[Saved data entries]
══════
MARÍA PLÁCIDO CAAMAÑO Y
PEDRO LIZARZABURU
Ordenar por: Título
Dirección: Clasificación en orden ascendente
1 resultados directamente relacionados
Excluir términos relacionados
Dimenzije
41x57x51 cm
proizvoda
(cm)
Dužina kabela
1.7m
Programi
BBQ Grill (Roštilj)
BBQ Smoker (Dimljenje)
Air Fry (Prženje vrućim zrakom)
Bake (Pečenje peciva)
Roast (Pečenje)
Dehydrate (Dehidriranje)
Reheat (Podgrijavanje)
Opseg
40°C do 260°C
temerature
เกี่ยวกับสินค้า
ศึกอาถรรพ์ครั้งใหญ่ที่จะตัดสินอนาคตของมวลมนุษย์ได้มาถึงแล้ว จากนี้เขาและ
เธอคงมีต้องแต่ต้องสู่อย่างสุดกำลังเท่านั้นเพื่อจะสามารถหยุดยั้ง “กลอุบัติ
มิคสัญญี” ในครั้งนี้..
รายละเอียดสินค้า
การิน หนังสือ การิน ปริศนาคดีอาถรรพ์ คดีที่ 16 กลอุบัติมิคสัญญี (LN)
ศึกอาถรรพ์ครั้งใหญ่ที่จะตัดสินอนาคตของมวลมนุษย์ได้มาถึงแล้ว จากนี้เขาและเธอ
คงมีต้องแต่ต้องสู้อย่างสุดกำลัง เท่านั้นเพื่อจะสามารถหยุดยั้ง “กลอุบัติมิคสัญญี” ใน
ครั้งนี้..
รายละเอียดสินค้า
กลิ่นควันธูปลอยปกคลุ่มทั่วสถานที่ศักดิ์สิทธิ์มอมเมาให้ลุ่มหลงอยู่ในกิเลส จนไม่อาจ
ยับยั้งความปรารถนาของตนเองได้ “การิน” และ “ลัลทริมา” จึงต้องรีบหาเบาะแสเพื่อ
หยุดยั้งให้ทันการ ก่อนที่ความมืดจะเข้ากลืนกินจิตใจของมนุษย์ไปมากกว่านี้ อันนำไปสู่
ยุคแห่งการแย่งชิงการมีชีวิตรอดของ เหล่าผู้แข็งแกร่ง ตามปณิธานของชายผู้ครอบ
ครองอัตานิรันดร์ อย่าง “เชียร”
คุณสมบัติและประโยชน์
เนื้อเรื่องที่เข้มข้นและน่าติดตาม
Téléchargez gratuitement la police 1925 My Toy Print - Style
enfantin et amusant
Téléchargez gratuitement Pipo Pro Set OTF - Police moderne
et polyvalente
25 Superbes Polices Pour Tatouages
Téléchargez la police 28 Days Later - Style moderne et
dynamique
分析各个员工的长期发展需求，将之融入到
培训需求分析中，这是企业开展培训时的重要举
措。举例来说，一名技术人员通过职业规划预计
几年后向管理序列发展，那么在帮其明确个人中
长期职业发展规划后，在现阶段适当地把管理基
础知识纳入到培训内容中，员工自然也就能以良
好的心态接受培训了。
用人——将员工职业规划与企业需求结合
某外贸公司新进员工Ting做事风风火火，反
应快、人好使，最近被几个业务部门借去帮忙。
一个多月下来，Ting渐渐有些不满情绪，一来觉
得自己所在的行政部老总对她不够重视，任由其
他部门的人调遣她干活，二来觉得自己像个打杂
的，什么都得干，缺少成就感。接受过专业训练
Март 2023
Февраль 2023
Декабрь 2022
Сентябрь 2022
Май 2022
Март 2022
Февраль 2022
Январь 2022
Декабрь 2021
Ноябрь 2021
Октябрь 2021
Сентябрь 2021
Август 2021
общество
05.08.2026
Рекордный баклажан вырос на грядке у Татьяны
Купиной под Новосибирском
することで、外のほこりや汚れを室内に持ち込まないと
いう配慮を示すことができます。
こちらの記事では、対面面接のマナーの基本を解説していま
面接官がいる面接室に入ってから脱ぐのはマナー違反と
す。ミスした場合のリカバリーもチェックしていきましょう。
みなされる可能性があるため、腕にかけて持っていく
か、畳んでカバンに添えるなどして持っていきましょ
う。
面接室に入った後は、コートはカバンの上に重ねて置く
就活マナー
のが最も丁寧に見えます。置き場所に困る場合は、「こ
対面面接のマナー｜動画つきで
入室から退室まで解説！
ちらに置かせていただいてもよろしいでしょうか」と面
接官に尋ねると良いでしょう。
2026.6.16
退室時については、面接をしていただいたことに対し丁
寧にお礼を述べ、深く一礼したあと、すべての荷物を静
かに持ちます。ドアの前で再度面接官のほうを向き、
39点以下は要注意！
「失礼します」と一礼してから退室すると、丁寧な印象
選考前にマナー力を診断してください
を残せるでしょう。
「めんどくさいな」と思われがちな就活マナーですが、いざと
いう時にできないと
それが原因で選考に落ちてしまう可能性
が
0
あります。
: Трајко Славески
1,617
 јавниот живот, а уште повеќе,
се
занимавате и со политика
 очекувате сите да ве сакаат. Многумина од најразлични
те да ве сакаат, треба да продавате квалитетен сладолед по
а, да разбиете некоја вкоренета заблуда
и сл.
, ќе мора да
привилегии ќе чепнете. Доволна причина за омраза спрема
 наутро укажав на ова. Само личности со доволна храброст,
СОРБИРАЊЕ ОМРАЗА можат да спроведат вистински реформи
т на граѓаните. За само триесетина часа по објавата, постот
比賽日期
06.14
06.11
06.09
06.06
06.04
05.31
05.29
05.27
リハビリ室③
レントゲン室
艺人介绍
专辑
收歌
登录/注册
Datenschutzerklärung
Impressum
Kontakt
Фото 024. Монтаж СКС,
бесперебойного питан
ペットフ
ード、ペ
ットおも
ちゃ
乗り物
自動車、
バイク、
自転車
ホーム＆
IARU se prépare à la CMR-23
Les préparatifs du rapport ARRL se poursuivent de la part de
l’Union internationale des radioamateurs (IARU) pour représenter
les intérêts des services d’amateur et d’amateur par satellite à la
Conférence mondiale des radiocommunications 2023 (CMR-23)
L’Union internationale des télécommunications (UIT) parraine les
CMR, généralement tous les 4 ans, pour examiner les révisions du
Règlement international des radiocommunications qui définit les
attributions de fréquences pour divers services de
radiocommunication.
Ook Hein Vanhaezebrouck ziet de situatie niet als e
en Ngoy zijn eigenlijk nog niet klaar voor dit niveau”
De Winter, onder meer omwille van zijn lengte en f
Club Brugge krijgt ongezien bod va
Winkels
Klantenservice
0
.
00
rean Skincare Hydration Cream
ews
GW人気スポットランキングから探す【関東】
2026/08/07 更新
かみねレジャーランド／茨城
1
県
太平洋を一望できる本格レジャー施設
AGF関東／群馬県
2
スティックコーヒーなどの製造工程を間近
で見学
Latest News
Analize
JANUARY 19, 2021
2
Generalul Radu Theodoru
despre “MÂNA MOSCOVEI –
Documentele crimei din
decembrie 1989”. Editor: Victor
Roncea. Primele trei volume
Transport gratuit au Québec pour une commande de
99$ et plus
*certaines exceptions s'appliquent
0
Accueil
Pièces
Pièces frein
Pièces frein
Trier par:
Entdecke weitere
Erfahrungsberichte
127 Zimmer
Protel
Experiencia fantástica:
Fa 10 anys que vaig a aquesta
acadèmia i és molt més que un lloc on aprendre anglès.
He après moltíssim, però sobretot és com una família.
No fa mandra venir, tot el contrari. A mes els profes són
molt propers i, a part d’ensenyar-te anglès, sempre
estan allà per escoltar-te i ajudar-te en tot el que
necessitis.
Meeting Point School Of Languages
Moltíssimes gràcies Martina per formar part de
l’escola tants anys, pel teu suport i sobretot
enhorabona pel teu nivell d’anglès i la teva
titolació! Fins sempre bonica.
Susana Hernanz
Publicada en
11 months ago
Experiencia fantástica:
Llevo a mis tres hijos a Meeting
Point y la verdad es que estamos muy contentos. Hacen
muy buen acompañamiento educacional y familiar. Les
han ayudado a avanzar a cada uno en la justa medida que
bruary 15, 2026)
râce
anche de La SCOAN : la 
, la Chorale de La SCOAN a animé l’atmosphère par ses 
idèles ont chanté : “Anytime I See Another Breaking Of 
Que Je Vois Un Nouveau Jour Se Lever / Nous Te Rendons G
══════
• **Aim of the task**
Throughout the data above, report every line that contains the string "ดกำล".

• **Answer to the exercise**
เธอคงมีต้องแต่ต้องสู่อย่างสุดกำลังเท่านั้นเพื่อจะสามารถหยุดยั้ง “กลอุบัติ
คงมีต้องแต่ต้องสู้อย่างสุดกำลัง เท่านั้นเพื่อจะสามารถหยุดยั้ง “กลอุบัติมิคสัญญี” ใน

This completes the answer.